Contra incentivos fiscais para agrotóxicos, petistas fazem campanha nas redes sociais

Publicado quarta-feira, 19 de fevereiro de 2020 às 11:42 h | Atualizado em 19/02/2020, 11:56 | Autor: Aparecido Silva

Nesta quarta-feira, 19, o Supremo Tribunal Federal (STF) deve julgar se é constitucional conceder isenção fiscal a agrotóxicos.
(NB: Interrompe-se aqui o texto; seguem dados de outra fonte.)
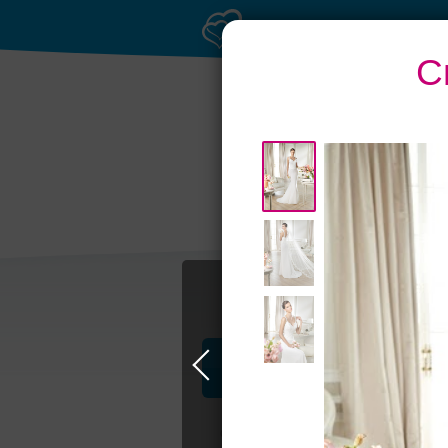
С
Рестораны с
верандами
Профессионалы и услуги
Свадьба в Петербурге
Свадебные п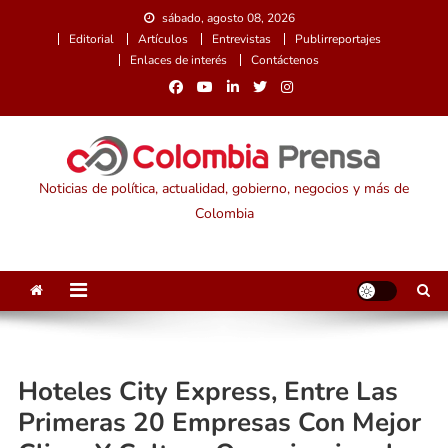
Saltar
sábado, agosto 08, 2026
al
Editorial
Artículos
Entrevistas
Publirreportajes
contenido
Enlaces de interés
Contáctenos
Noticias de política, actualidad, gobierno, negocios y más de
Colombia
Hoteles City Express, Entre Las
Primeras 20 Empresas Con Mejor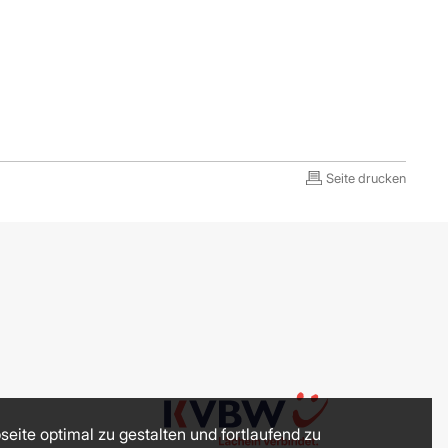
Seite drucken
eite optimal zu gestalten und fortlaufend zu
Em uma campanha na rede social Twitter, parlamentares do PT defendem o fim do benefício concedido pelo governo federal.

A estimativa é que o Brasil deixa de arrecadar cerca de R$ 10 bilhões por ano ao não cobrar tributos dos agrotóxicos.

O deputado federal baiano Valmir Assunção (PT) lançou mão de dados da Confederação Nacional dos Trabalhadores Rurais Agricultores e Agricultoras Familiares e informou que os agrotóxicos foram responsáveis por 40 mil casos de intoxicação e 1.900 mortes humanas somente no Brasi nos últimos dez anos.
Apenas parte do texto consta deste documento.